DESCRIPTION OF THE TASK ▸
A verbatim transcript of the data below is required, images omitted.

::::

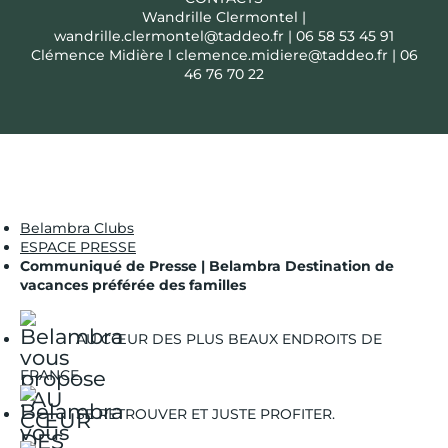
Wandrille Clermontel |
wandrille.clermontel@taddeo.fr | 06 58 53 45 91
Clémence Midière l clemence.midiere@taddeo.fr | 06
46 76 70 22
Belambra Clubs
ESPACE PRESSE
Communiqué de Presse | Belambra Destination de
vacances préférée des familles
AU CŒUR DES PLUS BEAUX ENDROITS DE
FRANCE.
SE RETROUVER ET JUSTE PROFITER.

::::

TASK RESPONSE ▸
Wandrille Clermontel |
wandrille.clermontel@taddeo.fr | 06 58 53 45 91
Clémence Midière l clemence.midiere@taddeo.fr | 06
46 76 70 22
Belambra Clubs
ESPACE PRESSE
Communiqué de Presse | Belambra Destination de
vacances préférée des familles
AU CŒUR DES PLUS BEAUX ENDROITS DE
FRANCE.
SE RETROUVER ET JUSTE PROFITER.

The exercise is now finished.